A viral theory online claims an episode of the hit-TV show The Simpsons, aired in 1993, predicted the global coronavirus outbreak.
The posts, featuring four images from the show have been shared over 18,000 times on Facebook and over 5,000 times on Twitter as of March 13, 2020.
Although a majority of social media users who shared this theory did so in good humour; a minority have implied that the apparent prediction is further evidence of a media-led conspiracy.
Episode co-writer Bill Oakley called the perversion of the classic episode titled 'Marge in Chains' as "terrible" and "gross".
The 24th episode of the fourth season showed an exhausted Marge Simpson getting arrested for accidentally shoplifting while she is getting supplies for her sick family, who all have the "Osaka Flu".
The episode opens in Japan, where an ill factory worker coughs into boxes, which are then used to ship a popular juicer everyone in Springfield orders.
Six to eight weeks later, the residents fall ill.
Episode co-writer Bill Oakley told The Hollywood Reporter that he has not thought about the previously innocuous episode for years, not until he began to see memes online with "Osaka Flu" replaced with "Coronavirus".
Internet trolls have also used the episode for racist propaganda in response to the outbreak.
"I don't like it being used for nefarious purposes," Oakley told of the episode, which he wrote with Josh Weinstein.
"The idea that anyone misappropriates it to make coronavirus seem like an Asian plot is terrible. In terms of trying to place blame on Asia — I think that is gross.
"It was meant to be absurd that someone could cough into a box and the virus would survive for six to eight weeks in the box.

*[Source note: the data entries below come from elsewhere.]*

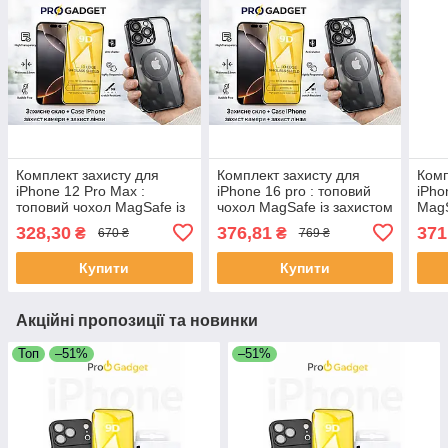
Комплект захисту для
Комплект захисту для
Комп
iPhone 12 Pro Max :
iPhone 16 pro : топовий
iPho
топовий чохол MagSafe із
чохол MagSafe із захистом
MagS
захистом камери +
камери + захисне скло 9D
каме
328,30
376,81
371
₴
₴
670 ₴
769 ₴
захисне скло 9D | Вибір
| Вибір кольору
| Ви
кольору
Купити
Купити
Акційні пропозиції та новинки
Топ
–51%
–51%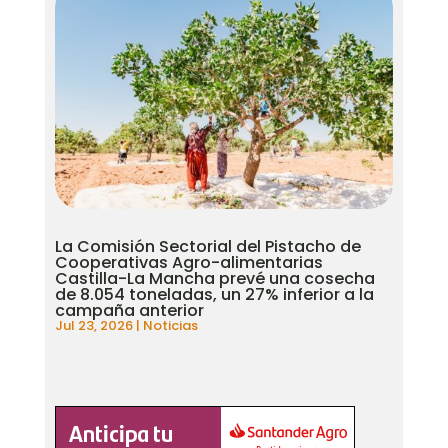
La Comisión Sectorial del Pistacho de
Cooperativas Agro-alimentarias
Castilla-La Mancha prevé una cosecha
de 8.054 toneladas, un 27% inferior a la
campaña anterior
Jul 23, 2026
|
Noticias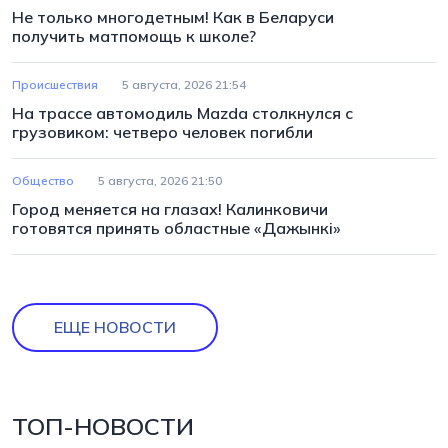
Не только многодетным! Как в Беларуси
получить матпомощь к школе?
Происшествия
5 августа, 2026 21:54
На трассе автомодиль Mazda столкнулся с
грузовиком: четверо человек погибли
Общество
5 августа, 2026 21:50
Город меняется на глазах! Калинковичи
готовятся принять областные «Дажынкі»
ЕЩЕ НОВОСТИ
ТОП-НОВОСТИ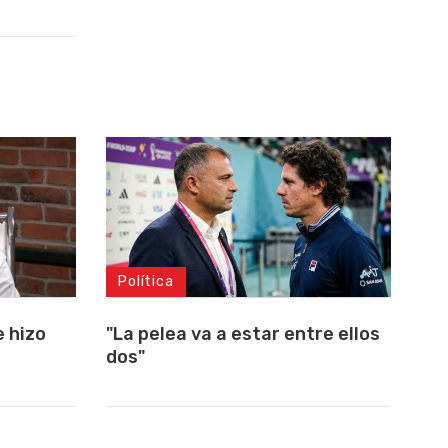
Política
 hizo
"La pelea va a estar entre ellos
dos"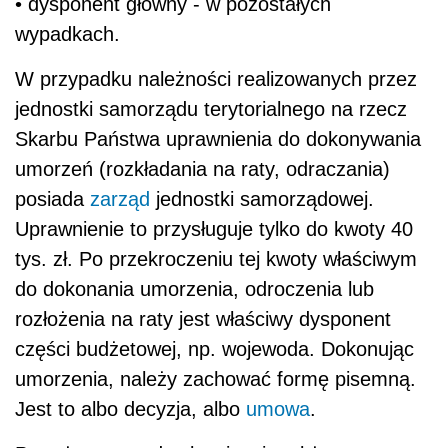
• dysponent główny - w pozostałych
wypadkach.
W przypadku należności realizowanych przez
jednostki samorządu terytorialnego na rzecz
Skarbu Państwa uprawnienia do dokonywania
umorzeń (rozkładania na raty, odraczania)
posiada
zarząd
jednostki samorządowej.
Uprawnienie to przysługuje tylko do kwoty 40
tys. zł. Po przekroczeniu tej kwoty właściwym
do dokonania umorzenia, odroczenia lub
rozłożenia na raty jest właściwy dysponent
części budżetowej, np. wojewoda. Dokonując
umorzenia, należy zachować formę pisemną.
Jest to albo decyzja, albo
umowa
.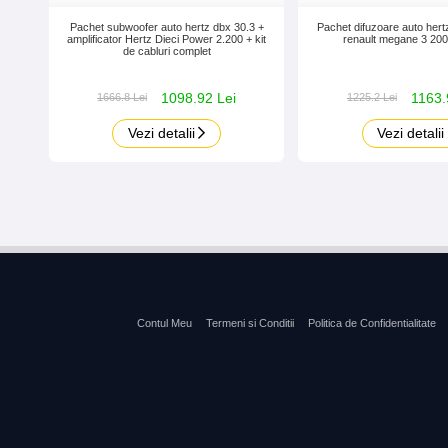
Pachet subwoofer auto hertz dbx 30.3 +
Pachet difuzoare auto hertz
amplificator Hertz Dieci Power 2.200 + kit
renault megane 3 200
de cabluri complet
1098.92 Lei
1163.
1666.8 Lei
1225.2 Lei
Vezi detalii
Vezi detalii
Contul Meu
Termeni si Conditii
Politica de Confidentialitate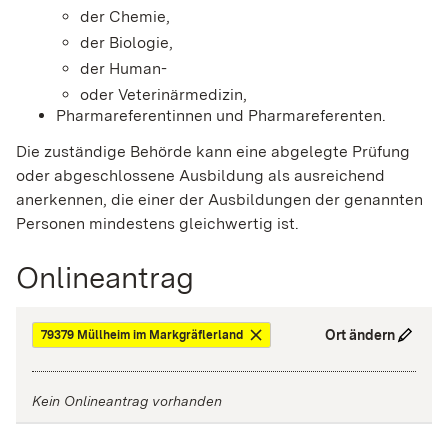
der Chemie,
der Biologie,
der Human-
oder Veterinärmedizin,
Pharmareferentinnen und Pharmareferenten.
Die zuständige Behörde kann eine abgelegte Prüfung
oder abgeschlossene Ausbildung als ausreichend
anerkennen, die einer der Ausbildungen der genannten
Personen mindestens gleichwertig ist.
Onlineantrag
Ort ändern
79379 Müllheim im Markgräflerland
Kein Onlineantrag vorhanden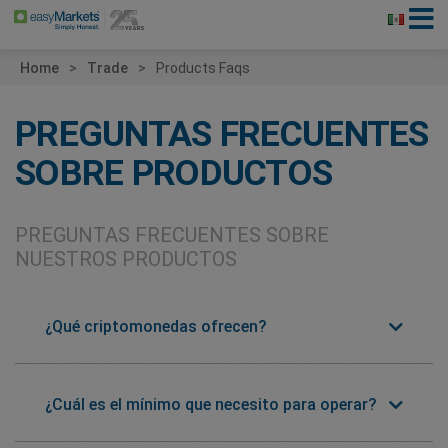
Home
Trade
Products Faqs
PREGUNTAS FRECUENTES
SOBRE PRODUCTOS
PREGUNTAS FRECUENTES SOBRE
NUESTROS PRODUCTOS
¿Qué criptomonedas ofrecen?
¿Cuál es el mínimo que necesito para operar?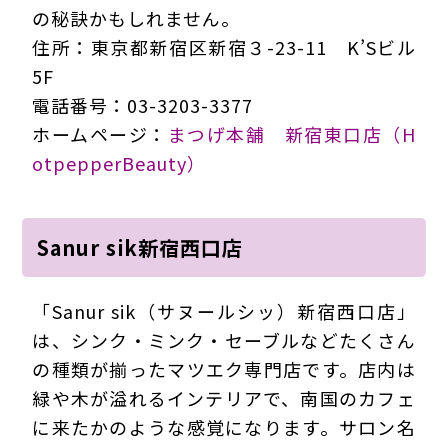
の秘訣かもしれません。
住所：東京都新宿区新宿３-23-11 K’Sビル
5F
電話番号：03-3203-3377
ホームページ：
まつげ本舗 新宿東口店（H
otpepperBeauty）
Sanur sik新宿西口店
「Sanur sik（サヌールシッ）新宿西口店」
は、シンク・ミンク・セーブルなどたくさん
の種類が揃ったマツエク専門店です。店内は
緑や木が溢れるインテリアで、南国のカフェ
に来たかのような感覚になります。サロン名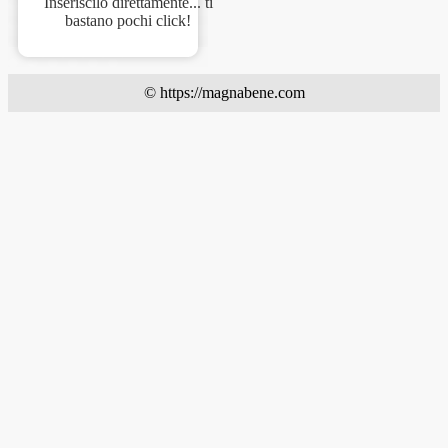
Inseriscilo direttamente... ti
bastano pochi click!
© https://magnabene.com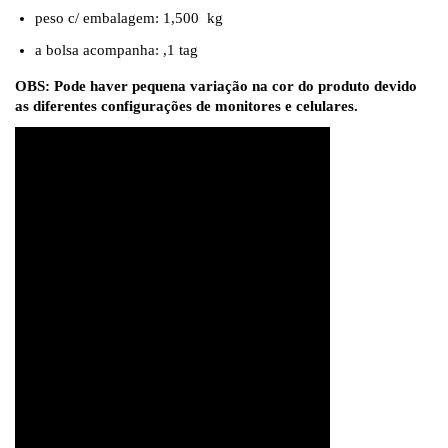
peso c/ embalagem: 1,500 kg
a bolsa acompanha: ,1 tag
OBS: Pode haver pequena variação na cor do produto devido
as diferentes configurações de monitores e celulares.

It is cartoonish," he added.
"We intentionally made it cartoonish because we wanted it to be silly and not scary, and not carry any of these bad associations along with it, which is why the virus itself was acting like a cartoon character and behaving in extremely unrealistic ways." (At one point, one cloud of the virus waits at a red light when another cloud goes down the street with a green light.)
The Simpsons gets too much credit for predicting the future, Oakley said, even when it is funny — like Disney buying 20th Century Fox and smartwatches — but especially when the so-called claim is used for harmful purposes.
"There are very few cases where The Simpsons predicted something."
"It's mainly just coincidence because the episodes are so old that history repeats itself.
"Most of these episodes are based on things that happened in the '60s, '70s or '80s that we knew about."
The Simpsons is currently in its 31st season.